Seperti pendapat Quentin Skinner (1989, 2002), di antara banyaknya gagasan negara modern perlahan-lahan dikembangkan beberapa alternative untuk memfasilitasi pembangunan dengan sistem yang terintegrasi tunggal dari politik. Di tengah-tengah gagasan baru ini menggunakan konsep kedaulatan, kekuasaan duniawi tertinggi atas orang-orang dan wilayah, dan lokasinya di dalam institusi tertentu dan keputusan: hak untuk ditaati tanpa tantangan. "Entitas dimana hak itu menjadi bagian tetapnya ', sebagaimana John Dunn (2000: 80) menunjukkan, tidak lagi dipertimbangkan sebagai manusia tertentu 





“tetapi sebagai sebuah struktur yang terus dilakukan pemerintah, pengambilan keputusan, penafsiran dan penegakan hukum, yang berbeda tajam penguasanya. Struktur itu bisa mengambil atau kehilangan subyek atau wilayah tanpa mengubah identitasnya. Ini bisa mengubah sistem pemerintahan atau hukum tidak bisa dikenali, namun tetap kokoh sendiri”. 

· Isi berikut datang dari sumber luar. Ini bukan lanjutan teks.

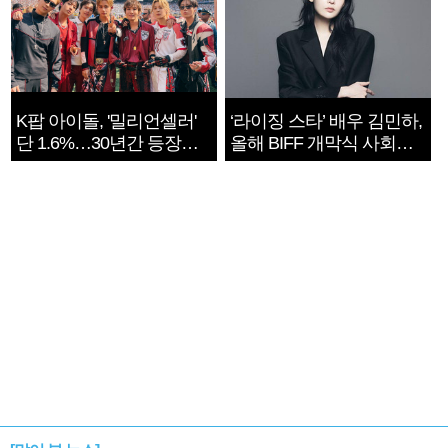
K팝 아이돌, '밀리언셀러'
‘라이징 스타’ 배우 김민하,
단 1.6%…30년간 등장
올해 BIFF 개막식 사회자
1182개팀 전수조사
확정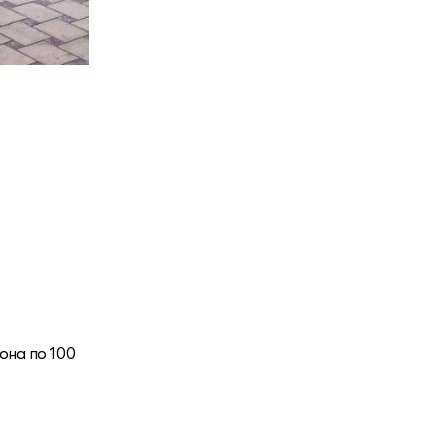
она по 100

Argumen-argumen untuk negara modern menemukan ekspresi klasik mereka dalam karya Hobbes (meskipun tidak berarti hanya Hobbes). Sementara selalu ada orang-orang yang melihat dengan sebelah mata dari totalitarianism. 'ide' Hobbes otoritas yang berdaulat', tidak ada yang bisa lebih jauh dari kebenaran (Kriegel 1995). Sebab, tanpa menjadi liberal sendiri, Hobbes 'Memiliki dalam dirinya', sebagaimana Oakeshott (1975: 67) mengatakan, 'lebih dari filosofi liberalisme daripada kebanyakan pembela teorinya. karena ini masih penting untuk memahami hubungan konstitutif mutual dari kebebasan dan otoritas dalam politik liberal paling modern. 





Seperti diketahui, Hobbes secara fundamental khawatir dengan menjabarkan dan membenarkan mekanisme yang diperlukan untuk pembentukan dari perdamaian sosial yang 'konstan dan abadi' dalam konteks melanggengkan perselisihan sipil di pada waktunya. Hobbes (1991: II: 94), seperti semua liberalis yang baik, menerima kenyataan pluralisme. 





Pluralitas jika dibiarkan sendiri, dapat mengakibatkan perselisihan atau anarki, dan karena hanya tidak ada mekanisme di alam untuk menyelaraskan mereka, mekanisme buatan- sebuah alasan yang menenangkan dari negara-harus ditetapkan dan dipertahankan. 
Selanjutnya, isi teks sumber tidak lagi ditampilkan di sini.